---------- Available data
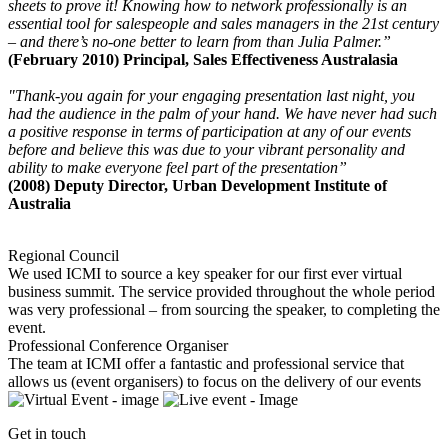
sheets to prove it! Knowing how to network professionally is an
essential tool for salespeople and sales managers in the 21st century
– and there’s no-one better to learn from than Julia Palmer.”
(February 2010) Principal, Sales Effectiveness Australasia
"Thank-you again for your engaging presentation last night, you
had the audience in the palm of your hand. We have never had such
a positive response in terms of participation at any of our events
before and believe this was due to your vibrant personality and
ability to make everyone feel part of the presentation”
(2008) Deputy Director, Urban Development Institute of
Australia
Regional Council
We used ICMI to source a key speaker for our first ever virtual
business summit. The service provided throughout the whole period
was very professional – from sourcing the speaker, to completing the
event.
Professional Conference Organiser
The team at ICMI offer a fantastic and professional service that
allows us (event organisers) to focus on the delivery of our events
Get in touch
--------------------
## Problem statement
Exactly and only the lines from the one containing "business summit. The" to the end of the entries above are to be written out.

## Result
business summit. The service provided throughout the whole period
was very professional – from sourcing the speaker, to completing the
event.
Professional Conference Organiser
The team at ICMI offer a fantastic and professional service that
allows us (event organisers) to focus on the delivery of our events
Get in touch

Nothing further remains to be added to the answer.